ただ僕たちは和裁士の家系で生まれ育ち、特に僕は職人の経験もあるので「この兄弟は着物の歴史を知った上で、ちょっと変わったことをやっているんだね」と認識してくださっているようです。
僕たちの周りの方々は、応援してくださる方たちばかりなので、嬉しいですね。
職人こだわりの着物で、日常はもっと自由に遊べる
──「巧流-call-」というブランド名を付けられた背景には、どのような想いが込められているのですか?
誠也:和裁士の持続可能性を高めるためには、技を磨くことのほかにも、技を伝える場所や伝えられる人、着物に惚れ込むファンの存在が必要です。
そういった方たちとつながるには、心の温かさであったり、対面での人との関わりが大切になってきます。

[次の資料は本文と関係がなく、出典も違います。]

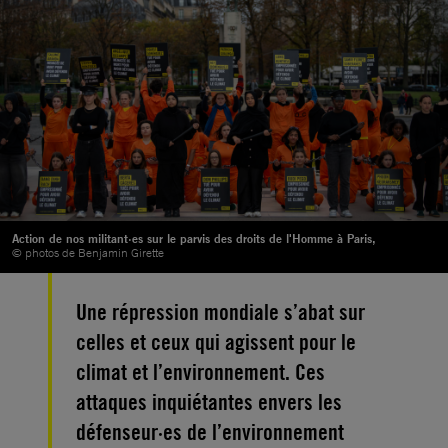
Action de nos militant·es sur le parvis des droits de l'Homme à Paris,
© photos de Benjamin Girette
Une répression mondiale s’abat sur
celles et ceux qui agissent pour le
climat et l’environnement. Ces
attaques inquiétantes envers les
défenseur·es de l’environnement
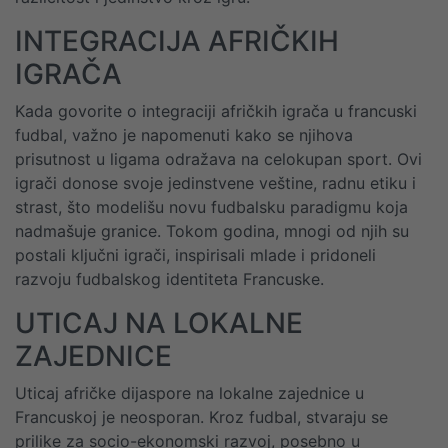
INTEGRACIJA AFRIČKIH
IGRAČA
Kada govorite o integraciji afričkih igrača u francuski
fudbal, važno je napomenuti kako se njihova
prisutnost u ligama odražava na celokupan sport. Ovi
igrači donose svoje jedinstvene veštine, radnu etiku i
strast, što modelišu novu fudbalsku paradigmu koja
nadmašuje granice. Tokom godina, mnogi od njih su
postali ključni igrači, inspirisali mlade i pridoneli
razvoju fudbalskog identiteta Francuske.
UTICAJ NA LOKALNE
ZAJEDNICE
Uticaj afričke dijaspore na lokalne zajednice u
Francuskoj je neosporan. Kroz fudbal, stvaraju se
prilike za socio-ekonomski razvoj, posebno u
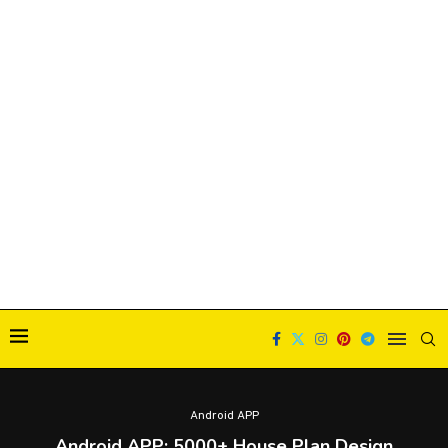
Android APP
Android APP: 5000+ House Plan Design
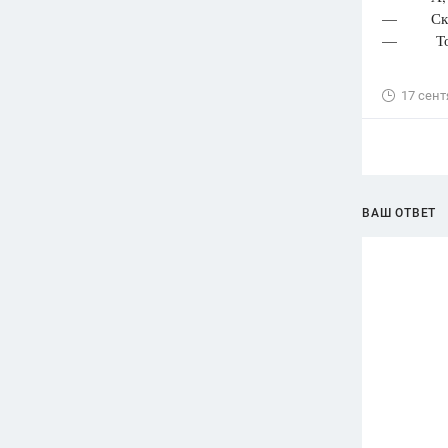
— Скажи,
— Тоже 
17 сент
ВАШ ОТВЕТ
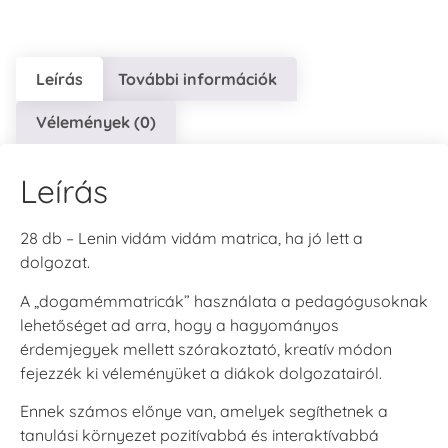
Leírás
További információk
Vélemények (0)
Leírás
28 db – Lenin vidám vidám matrica, ha jó lett a
dolgozat.
A „dogamémmatricák” használata a pedagógusoknak
lehetőséget ad arra, hogy a hagyományos
érdemjegyek mellett szórakoztató, kreatív módon
fejezzék ki véleményüket a diákok dolgozatairól.
Ennek számos előnye van, amelyek segíthetnek a
tanulási környezet pozitívabbá és interaktívabbá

「和裁」の括りだけでなく、人の衣食住、暮らしが関係してくると考えているので、ブランド名の「巧流-call-」には「巧の技や知恵で世の中を大きく変える流れをつくりたい」という想いを込めました。
そして、想いをかたちにするために「愛着を創出し、社会問題解決への貢献」という使命を掲げています。
たとえばアパレル業界は、発展途上国の低賃金労働や、環境汚染につながる生産方法の問題と向き合っていますが、その要因の一つには「大量生産」があります。
大量に作られた手軽で安いものは、必要でなくても買ってしまう場合がある。買っても必要ではなかったからとすぐに捨て、捨てたからまた安いものを買ってしまう。
このサイクルが当たり前になってしまったことで「愛着」が失われたのではと考えています。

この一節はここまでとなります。